A method for producing the compound of
a) Formula (II):

{Wherein each R ¹ is independently selected from (1-6C) alkyl and R is selected from (1-6C) alkyl, (3-6C) cycloalkyl or aryl (1-6C) alkyl And a compound of formula (III):

With the compound of formula (IV):

A titanium (IV) catalyst of the formula {wherein each R ² is independently selected from (1-6C) alkyl and the binaphthyl moiety is in the S-configuration}, in the presence of an alkali metal halide salt and an amine, Said process comprising a reaction in an inert solvent. A process for producing a compound of formula (VI) comprising:
a) forming a compound of formula (V) according to claim 1;
b) Reduction of the keto-group in the compound of formula (V) to give formula (VI):

Providing said compound. Formula (I):

Or a pharmaceutically acceptable salt thereof, comprising:
a) forming a compound of formula (V); and
b) forming a compound of formula (VI) according to claim 2,
c) removing the R group to provide a compound of formula (I) or a salt thereof, optionally followed by formation of a pharmaceutically acceptable salt.   4. The process according to claim 3, wherein steps b) and c) are carried out without isolating the intermediate compound of formula (VI).   The method according to claim 1, wherein the alkali metal halide is lithium chloride.   The method according to any one of claims 1 to 5, wherein the amine is N, N, N, N-tetramethylethylenediamine (TMEDA).
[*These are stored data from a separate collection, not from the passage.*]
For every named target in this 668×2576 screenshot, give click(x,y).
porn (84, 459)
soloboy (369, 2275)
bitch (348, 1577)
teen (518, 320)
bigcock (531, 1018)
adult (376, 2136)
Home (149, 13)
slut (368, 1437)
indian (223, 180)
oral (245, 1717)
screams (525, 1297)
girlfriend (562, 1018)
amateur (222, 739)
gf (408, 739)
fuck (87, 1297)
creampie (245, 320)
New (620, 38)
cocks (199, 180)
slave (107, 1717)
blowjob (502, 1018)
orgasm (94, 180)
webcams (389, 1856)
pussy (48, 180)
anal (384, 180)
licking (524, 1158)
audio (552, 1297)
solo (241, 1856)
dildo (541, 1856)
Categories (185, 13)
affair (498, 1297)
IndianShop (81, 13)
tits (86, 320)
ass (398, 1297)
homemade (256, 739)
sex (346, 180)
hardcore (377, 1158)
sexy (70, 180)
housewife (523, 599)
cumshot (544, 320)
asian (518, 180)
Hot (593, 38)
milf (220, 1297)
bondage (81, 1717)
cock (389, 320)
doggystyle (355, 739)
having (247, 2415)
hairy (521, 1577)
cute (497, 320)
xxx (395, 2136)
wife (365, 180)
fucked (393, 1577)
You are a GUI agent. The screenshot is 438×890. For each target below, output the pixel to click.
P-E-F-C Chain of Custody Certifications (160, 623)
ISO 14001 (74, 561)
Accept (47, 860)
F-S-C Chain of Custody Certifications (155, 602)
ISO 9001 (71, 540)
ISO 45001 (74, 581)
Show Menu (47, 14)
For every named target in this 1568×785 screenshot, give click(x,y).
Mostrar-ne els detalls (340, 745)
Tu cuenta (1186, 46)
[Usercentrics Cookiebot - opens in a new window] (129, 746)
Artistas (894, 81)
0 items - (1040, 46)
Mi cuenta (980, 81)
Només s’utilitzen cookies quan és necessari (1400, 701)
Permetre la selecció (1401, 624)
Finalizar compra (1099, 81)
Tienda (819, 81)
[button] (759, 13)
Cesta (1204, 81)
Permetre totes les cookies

Wherein R ¹ are each methyl, A method according to any one of claims 1 to 5.   The method according to any one of claims 1 to 7, wherein R is (1-6C) alkyl.   9. A method according to any one of claims 1 to 8, wherein the compound of formula (I) is isolated as its calcium salt. Formula (III) according to claim 1:

A method for producing the compound of
i) forming a compound of formula (XI) from a compound of formula (X);

as well as
ii) The method comprising each step of converting a compound of formula (X) to a compound of formula (III). 11. A process according to claim 10, wherein step i) is carried out by reaction of a compound of formula (X) with acetonitrile in the presence of Pd [P (tBu) ₃ ] ₂ .   The method according to claim 10 or 11, wherein step ii) is carried out by reaction with DIBAL. A process for the preparation of formula (III) (according to claim 1) comprising:
A) a compound of formula (X) (in accordance with claim 8) and formula (XII):

(In the formula, BY _x is B (OH) ₂ , B (OH) ₃ ⁻ , B (OH) ₂ F ⁻ , BX ₃ ⁻ (where X = halogen), B (OR ⁵ ) ₂ , B ( OR ^S ) ₂ F ⁻ , B (OR ⁵ ) ₂ (OH) ⁻ , B (OR ⁶ ) (OR ⁷ ), B (OR ⁶ ) (OR ⁷ ) (OH) ⁻ , B (OR ⁶ ) (OR ^{7 _{) F, BR 5 2, BR}} 5 2 OH - and BR ⁵ F ^- is selected from;
R ⁵ is selected from (1-6C) alkyl, (3-6C) cycloalkyl or aryl (1-6C) alkyl;
R ⁶ and R ^{7 taken} together are 2 or 3 carbon atoms, optionally substituted by 1, 2, 3 or 4 methyl or phenyl groups between the two oxygens to which they are attached. Form an alkylene bridge; or
R ⁶ and R ⁷ together form a phenyl ring; and
Reaction of R ³ is a protecting group with vinyl boronate;
Subsequent deprotection results in formula (XIII):

Providing a compound of
B) Said process comprising oxidizing a compound of formula (XIII) to provide a compound of formula (III). Wherein, R ³ is tetrahydropyranyl, A method according to claim 13. Wherein a BY _x is ^{B (OR 6) (OR 7} ), The method of claim 13 or 14.   Compound trans-N- (4- (4-Fluorophenyl) -6-isopropyl-5- (3-oxoprop-1-enyl) pyrimidin-2-yl) -N-methylmethanesulfonamide.   Compound 4- (4-fluorophenyl) -6-isopropylpyrimidin-2-ol.   The compound 5-bromo-4- (4-fluorophenyl) -6-isopropylpyrimidin-2-ol.   Compound 5-Bromo-2-chloro-4- (4-fluorophenyl) -6-isopropylpyrimidine.   Compound N- (5-bromo-4- (4-fluorophenyl) -6-isopropylpyrimidin-2-yl) -N-methylmethanesulfonamide.   Compound trans-N- (5- (2-cyclovinyl) -4- (4-fluorophenyl) -6-isopropylpyrimidin-2-yl) -N-methylmethanesulfonamide.   Compound trans-N- (4- (4-Fluorophenyl) -5- (3-hydroxyprop-1-enyl) -6-isopropylpyrimidin-2-yl) -N-methylmethanesulfonamide.